Unterhaltung

Dortmunder Dealer-"Tatort" Die Hoffnung stirbt zuerst

"Kollaps" skizziert die Hölle aller Eltern: Tod auf dem Spielplatz.

"Kollaps" skizziert die Hölle aller Eltern: Tod auf dem Spielplatz.

(Foto: WDR/Thomas Kost)

Der Ruhrpott ist die Hölle - zumindest in den Faber-"Tatorten". Die neueste Episode bildet da keine Ausnahme: Ein sechsjähriges Mädchen stirbt an Kokain und schuld sind irgendwie alle.

Täter und Opfer zugleich: Drogendealer in der Dortmunder Nordstadt.

Täter und Opfer zugleich: Drogendealer in der Dortmunder Nordstadt.

(Foto: WDR/Thomas Kost)

Langsam sinkt der Mann auf das graue Pflaster der Dortmunder Innenstadt, aufgeschlitzt von zwei schnellen Messerstichen. "Chance" und "Integration" steht auf den Büchern, die er eben noch unter dem Arm trug und die sich nun mit seinem Blut vollsaugen. Der Neuanfang des Mannes dauerte keine fünf Minuten - und der neueste Faber-"Tatort" macht zur Regel, was man schon geahnt hatte: In Dortmund stirbt die Hoffnung zuerst.

Wenn die Zuschauer nach dem Ende eines Films noch minutenlang gleichermaßen erschüttert wie beeindruckt sitzenbleiben, hat der Streifen etwas richtig gemacht.
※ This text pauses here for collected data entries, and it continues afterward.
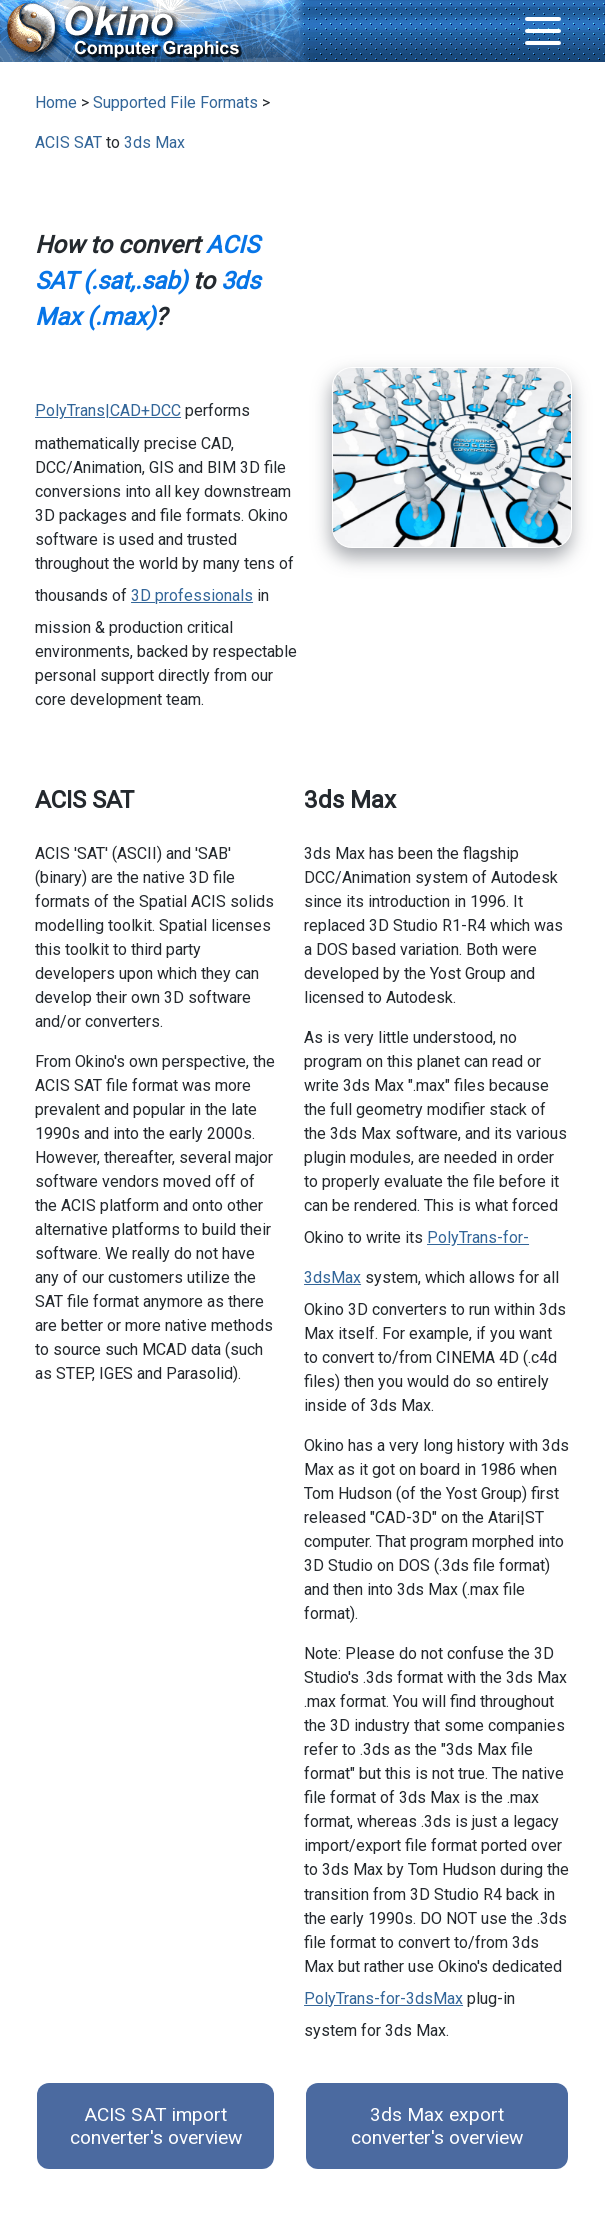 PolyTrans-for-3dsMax (383, 1998)
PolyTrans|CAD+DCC (108, 410)
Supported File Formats (175, 102)
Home (56, 102)
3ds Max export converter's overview (437, 2126)
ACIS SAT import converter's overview (156, 2126)
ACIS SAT (68, 142)
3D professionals (192, 595)
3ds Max (154, 142)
In den Dortmunder Mordfällen passiert genau das regelmäßig, sie verbreiten eine Beklommenheit, die sich nur schwer wieder abschütteln lässt. "Kollaps" ist da keine Ausnahme, Faber (Jörg Hartmann) und seine verkrachten Kollegen ermitteln zwischen allen Stühlen und wissen schon bald nicht mehr, wo Gut aufhört und Böse anfängt. Dabei ist die Antwort so einfach: überall und nirgendwo.

"Mir geht's scheiße ..."

Die Beweislage ist am Anfang recht eindeutig: Ein junges Mädchen stirbt auf einem Spielplatz in der Dortmunder Nordstadt an einer Überdosis Kokain. Afrikanische Dealer hatten das Koks auf der Flucht vor der Polizei in einem Sandkasten versteckt - angelehnt an einen tatsächlichen Kokainfund in Berlin im vergangenen Jahr. Damals passierte zum Glück nichts, im "Tatort" entwickelt sich die Sache naturgemäß anders: Das Mädchen hält das bunt verpackte Pulver für Bonbons und schluckt eine tödliche Dosis.
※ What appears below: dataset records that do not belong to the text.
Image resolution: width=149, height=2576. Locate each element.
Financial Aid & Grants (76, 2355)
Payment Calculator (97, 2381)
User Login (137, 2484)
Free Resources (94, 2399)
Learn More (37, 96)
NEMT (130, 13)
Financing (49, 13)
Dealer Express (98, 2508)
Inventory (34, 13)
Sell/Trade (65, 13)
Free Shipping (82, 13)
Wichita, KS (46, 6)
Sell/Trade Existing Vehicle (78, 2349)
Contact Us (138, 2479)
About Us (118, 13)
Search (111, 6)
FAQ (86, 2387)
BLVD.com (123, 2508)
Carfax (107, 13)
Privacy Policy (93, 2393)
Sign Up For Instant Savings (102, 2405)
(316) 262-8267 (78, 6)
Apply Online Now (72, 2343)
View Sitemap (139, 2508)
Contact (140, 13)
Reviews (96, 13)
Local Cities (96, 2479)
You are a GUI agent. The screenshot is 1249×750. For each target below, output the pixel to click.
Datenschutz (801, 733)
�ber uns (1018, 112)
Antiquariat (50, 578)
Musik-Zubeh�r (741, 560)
So klar, wie die Sache zu Beginn aussieht, ist sie natürlich nicht: Die beiden Hauptverdächtigen aus dem Senegal verticken schließlich nicht zum Spaß, sondern aus purer Not - während die Hintermänner in türkischen Teestuben süßen Cay nippen. Derweil radikalisiert der Tod ihres Kindes die Eltern und deren Freunde, die daraufhin mit dem Totschläger durch die Nordstadt ziehen und das Gesetz in die eigene Hand nehmen.

Das Besondere am Dortmunder Milieu ist die permanente Perspektivlosigkeit: Hinter jedem Hoffnungsschimmer wartet schon der nächste Rückschlag, auch und vor allem im Ermittlerteam selbst: Oberkommissar Kossik (Stefan Konarske) stalkt Ex-Freundin Dalay (Aylin Tezel), Martina Bönisch (Anna Schudt) tröstet sich mit wahllosen Affären über den Entzug des Sorgerechts über ihre beiden Kinder hinweg und Faber - naja, der ist halt einfach Faber: "Mir geht's nicht beschissen, mir geht's scheiße …"

"Kollaps" ist mit Sicherheit kein Krimi zum Genießen, obwohl Fabers Sprüche ("Amokläufe sind doch normalerweise mein Ding") immer wieder zum Schmunzeln animieren - dafür aber ein Film, der nachdenklich stimmt. Und das ist dem neuesten "Tatort" hoch anzurechnen: Denn je eher wir uns von einem Schwarz-Weiß-Denken wegbewegen, desto eher haben wir die Chance, der Zukunft realistisch ins Auge zu blicken, so die Botschaft. In einer Sache liegt Fabers neuester Rückschlag allerdings ganz bewusst falsch: Die Hoffnung stirbt zuletzt - selbst in Dortmund.